Is this slight increase in efficacy worth 1/3 more? Well, AstraZeneca’s own research suggests that they are not. Nexium was created because AZ’s patent on Prilosec was finally running out, and they wanted to continue to making money from one of their flagship drugs so they released a new version that costs more and performed only partially better. This is the classic definition of a “me-too” drug. Often the research is sort of doctored to make the new drug seem much better than the old. In the case of Nexium, the literature put out by AstraZeneca compared 20mg of Prilosec to 40mg of Nexium. Of course Nexium performed better.
I spoke with an acquaintence who happened to be a drug rep for AstraZeneca, and one of his drugs had been Nexium. He told me that AstraZeneca had compared 40mg of Nexium to Prilosec, and the difference was so negligible that they simply suppressed it, and opted to publish the lobsided 20mg-40mg comparison. He also admitted that Nexium was only released because the patent on Prilosec was expiring.
Some other “me-too” drugs come readily to mind:
- Claritin (loratidine) and Clarinex (desloratidine)
- Celexa (citalopram) and Lexapro (escitalopram)
- Nexium (esomeprazole) and Prilosec (omeprazole)

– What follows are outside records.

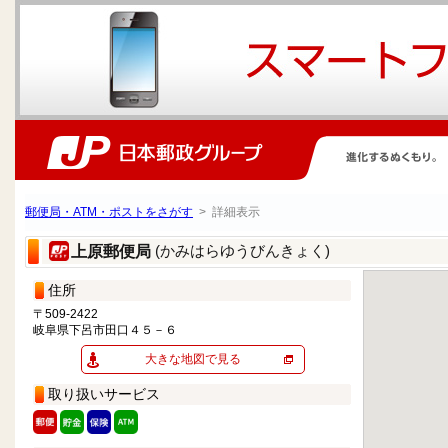
郵便局・ATM・ポストをさがす
> 詳細表示
(かみはらゆうびんきょく)
上原郵便局
住所
〒509-2422
岐阜県下呂市田口４５－６
大きな地図で見る
取り扱いサービス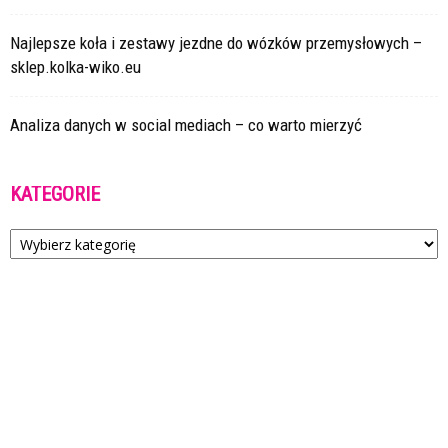
Najlepsze koła i zestawy jezdne do wózków przemysłowych –
sklep.kolka-wiko.eu
Analiza danych w social mediach – co warto mierzyć
KATEGORIE
Kategorie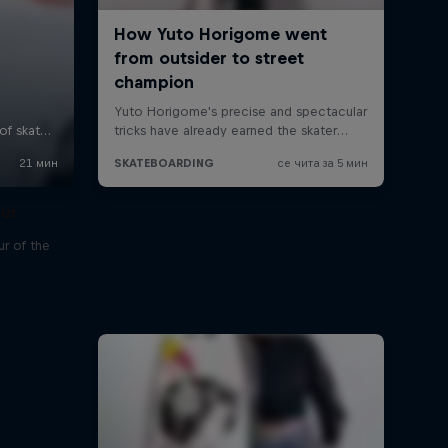
our
r of the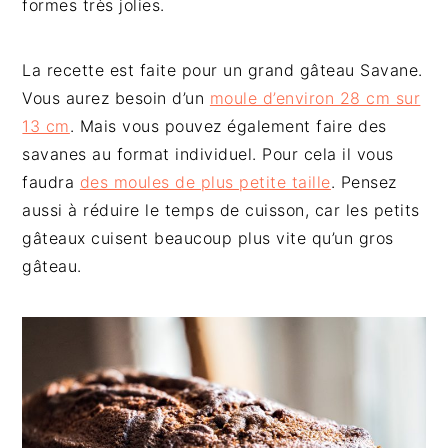
formes très jolies.
La recette est faite pour un grand gâteau Savane.
Vous aurez besoin d’un
moule d’environ 28 cm sur
13 cm
. Mais vous pouvez également faire des
savanes au format individuel. Pour cela il vous
faudra
des moules de plus petite taille
. Pensez
aussi à réduire le temps de cuisson, car les petits
gâteaux cuisent beaucoup plus vite qu’un gros
gâteau.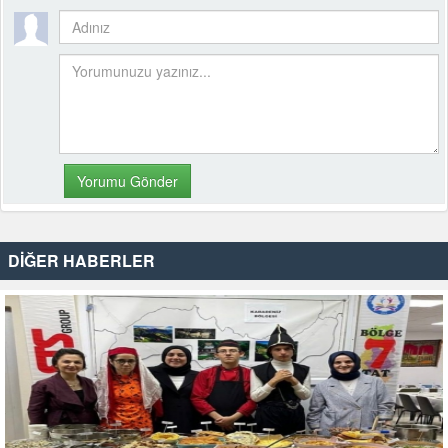
DİĞER HABERLER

Generally, these me-too drugs are released as a means to beat patent expiry, as I explained above. In the case of Claritin, not only was the patent expiring, but it went over-the-counter. Almost no insurance companies will pay for Clarinex because it’s so similar and doesn’t demonstrably work better.

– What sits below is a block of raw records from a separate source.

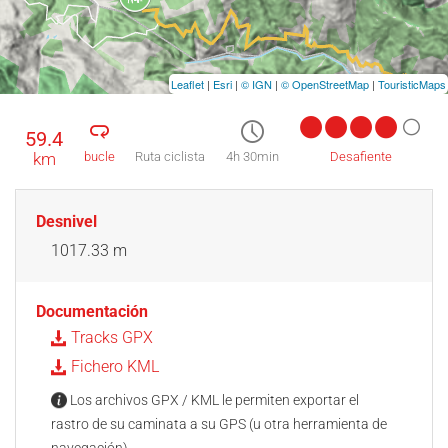
Leaflet
|
Esri
|
© IGN
|
© OpenStreetMap
|
TouristicMaps
59.4
km
bucle
Ruta ciclista
4h 30min
Desafiente
Desnivel
1017.33 m
Documentación
Tracks GPX
Fichero KML
Los archivos GPX / KML le permiten exportar el
rastro de su caminata a su GPS (u otra herramienta de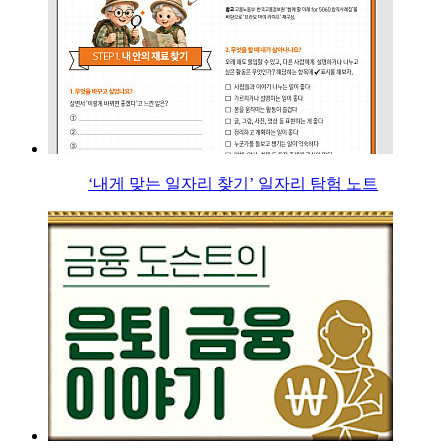
‘내게 맞는 일자리 찾기’ 일자리 탐험 노트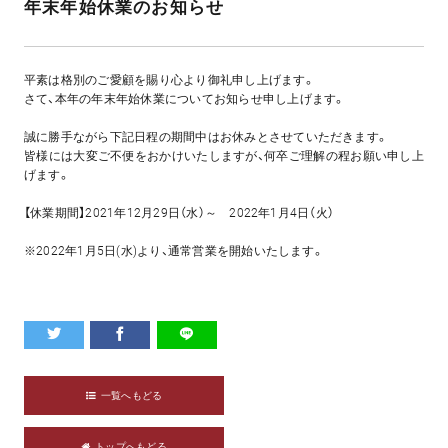
年末年始休業のお知らせ
平素は格別のご愛顧を賜り心より御礼申し上げます。
さて、本年の年末年始休業についてお知らせ申し上げます。
誠に勝手ながら下記日程の期間中はお休みとさせていただきます。
皆様には大変ご不便をおかけいたしますが、何卒ご理解の程お願い申し上
げます。
【休業期間】2021年12月29日（水）～ 2022年1月4日（火）
※2022年1月5日(水)より、通常営業を開始いたします。
一覧へもどる
トップへもどる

Some of these “me-too” drugs are better in most cases without doctoring research findings. Lexapro, for instance, is more potent because only the S enantiomer has any effect in the body, so Forrest opted to remove the D component entirely — citalopram vs. escitalopram. The result is a drug with a lesser side effect profile, and a greater success rate. Nonetheless, it is also a “me-too” drug, and is more expensive than Celexa (for which a generic is now available).
Given everything I’ve said above, it should come as no surprise that these more expensive “me-too” drugs cost the medical industry money. Coupled with an effective marketing campaign — drug reps and direct-to-consumer advertising — patients clamor for the newer drugs, and doctors write for them. If I were a big pharmaceutical company, I’d probably do exactly what AstraZeneca and others have done, simply because it’s good for the bottom line, despite the fact that it contributes to the rising cost of health care in the United States.